What has driven performance in FY14?
  • Continuing to show signs of concern in its asset quality, ICICI Bank ended FY14 with sluggish pace of growth in credit and further rise in restructured loans. The improved CASA proportion however came handy and helped the bank improve its net interest margins at a time when most other are feeling the pressure of higher cost. The bank's NIMs at 3.3% at the end of March quarter is higher than 3.1% in March 2013. It has also managed to retain margins at the same level for the past 5 quarters. In terms of loan growth and deposit growth, ICICI Bank's numbers have come in line with the growth rate posted by most of its private sector peers.
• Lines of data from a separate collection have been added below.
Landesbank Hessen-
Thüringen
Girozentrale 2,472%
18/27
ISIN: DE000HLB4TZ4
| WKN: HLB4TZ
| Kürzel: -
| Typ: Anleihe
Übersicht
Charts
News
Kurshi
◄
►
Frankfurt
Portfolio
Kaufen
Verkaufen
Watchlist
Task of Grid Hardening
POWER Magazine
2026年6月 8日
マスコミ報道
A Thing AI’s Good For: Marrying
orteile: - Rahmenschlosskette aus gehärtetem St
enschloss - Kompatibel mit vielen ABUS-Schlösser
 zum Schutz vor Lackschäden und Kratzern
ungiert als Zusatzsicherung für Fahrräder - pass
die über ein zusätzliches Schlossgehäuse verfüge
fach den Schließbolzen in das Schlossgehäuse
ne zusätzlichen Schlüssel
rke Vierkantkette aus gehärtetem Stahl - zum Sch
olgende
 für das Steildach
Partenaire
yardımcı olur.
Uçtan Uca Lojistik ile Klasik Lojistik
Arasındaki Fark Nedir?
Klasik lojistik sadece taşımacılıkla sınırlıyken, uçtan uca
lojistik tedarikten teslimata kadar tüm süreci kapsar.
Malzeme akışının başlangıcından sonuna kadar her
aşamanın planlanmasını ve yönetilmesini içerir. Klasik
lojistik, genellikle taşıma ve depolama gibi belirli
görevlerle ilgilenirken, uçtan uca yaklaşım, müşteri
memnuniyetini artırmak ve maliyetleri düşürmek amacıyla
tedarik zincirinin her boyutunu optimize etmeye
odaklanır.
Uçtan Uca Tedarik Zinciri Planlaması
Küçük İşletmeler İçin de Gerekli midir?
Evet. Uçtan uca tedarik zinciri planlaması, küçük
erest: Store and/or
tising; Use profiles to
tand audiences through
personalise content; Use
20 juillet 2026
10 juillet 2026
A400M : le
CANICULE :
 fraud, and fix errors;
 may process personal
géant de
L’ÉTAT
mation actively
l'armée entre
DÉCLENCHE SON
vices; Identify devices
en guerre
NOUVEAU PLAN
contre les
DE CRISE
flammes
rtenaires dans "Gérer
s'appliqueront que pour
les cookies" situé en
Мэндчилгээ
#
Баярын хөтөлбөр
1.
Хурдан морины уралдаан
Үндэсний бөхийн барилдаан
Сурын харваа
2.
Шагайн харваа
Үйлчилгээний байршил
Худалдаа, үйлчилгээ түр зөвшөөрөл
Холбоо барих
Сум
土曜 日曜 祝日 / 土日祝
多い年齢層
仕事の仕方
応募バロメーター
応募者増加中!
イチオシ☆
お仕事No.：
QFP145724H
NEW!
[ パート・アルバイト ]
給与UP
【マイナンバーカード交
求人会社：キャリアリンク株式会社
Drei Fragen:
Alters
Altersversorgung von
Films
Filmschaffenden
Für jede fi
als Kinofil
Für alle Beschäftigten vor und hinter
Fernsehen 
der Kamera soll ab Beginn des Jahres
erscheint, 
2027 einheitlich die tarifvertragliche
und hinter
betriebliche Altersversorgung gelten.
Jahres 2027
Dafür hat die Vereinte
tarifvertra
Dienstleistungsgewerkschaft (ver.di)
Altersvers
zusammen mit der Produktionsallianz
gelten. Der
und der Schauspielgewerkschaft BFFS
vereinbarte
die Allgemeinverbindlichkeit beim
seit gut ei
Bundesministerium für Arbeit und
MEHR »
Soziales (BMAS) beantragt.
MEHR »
    On the assets side, ICICI Bank has kept the proportion of corporate advances in check and reduced the SME exposure. However most of the incremental lending was to the retail segment. The upside in margins (NIMs) may be capped going forward with a possibility of rise in interest costs.

    Loan growth focus shifts from corporate to retail
      FY13 % of total FY14 % of total Change
    Advances 2,902,490   3,387,030   16.7%
    Retail 1,073,921 37.0% 1,320,942 39.0% 23.0%
    Corporate 943,309 32.5% 1,019,496 30.1% 8.1%
    SME 150,929 5.2% 149,029 4.4% -1.3%
    International 734,330 25.3% 897,563 26.5% 22.2%
    Deposits 2,926,140   3,319,140   13.4%
    CASA 1,225,770 41.9% 1,423,780 42.9% 16.2%
    Term deposits 1,700,370 58.1% 1,895,360 57.1% 11.5%

  • The bank had 0.5% of its investments in security receipts of asset reconstruction companies and credit derivative exposure (on and off balance sheet) at the end of March 2014.

  • The gross NPAs (non performing assets) in absolute terms have gone up by 9% over the past 12 months. However the steep rise in restructured loans signal possibility of spike in gross NPAs going forward. Net NPAs rose to 0.8% of advances in FY14, from 0.64% in FY13. The restructured loans (up 98% YoY) stood at 3.1% of advances in March 2014 as against 1.8% in March 2013. The gross NPAs in retail loan portfolio stood at 4.4% of advances as against 3.8% in March 2013. The NPA coverage ratio stood at 68.6%. Going forward, the bank remains vulnerable to NPA risks emanating from its exposure to the power sector, particularly SEBs (state electricity boards).

  • Fee income (up 13% YoY) constituted 32.6% of ICICI Bank's total income in FY14 as against 34.7% in FY13. In 2QFY14, ICICI Bank fully recognized the mark-to-market provisions of Rs 2.8 bn on its investment portfolio. Also the bank transferred SLR securities to the tune of Rs 23 bn from AFS and HFT category to HTM category, thereby taking write down of Rs 100 m on account of the movement of bond yields.

  • Lower the direct marketing costs helped ICICI Bank bring down the cost to income ratio to 38% in FY14 from 40% in FY13. The return on equity however remained subdued at 14.9% at the end of FY14.
What to expect?
At the current price of Rs 1,258, the stock is trading at a multiple of 1.6 times our estimated FY16 consolidated adjusted book value (excluding insurance businesses). The bank's performance has been in line with our estimates with regard to profit growth for the full year. However that is essentially due to lower costs and higher net interest margins. The balance sheet growth has come in slightly lower than we had estimated. Moreover the slippage in asset quality remains high. While growth will continue at a muted pace in the near term, ICICI Bank is well capitalized to take advantage of lending opportunities as and when the economy picks up.

Worth noting that we value ICICI Bank at a relative discount to private sector peers due the bank's past history of risky operations and managerial decision making. We are in the process of reviewing our estimates for the bank and will soon update subscribers with the FY17 target price and updated view on the stock.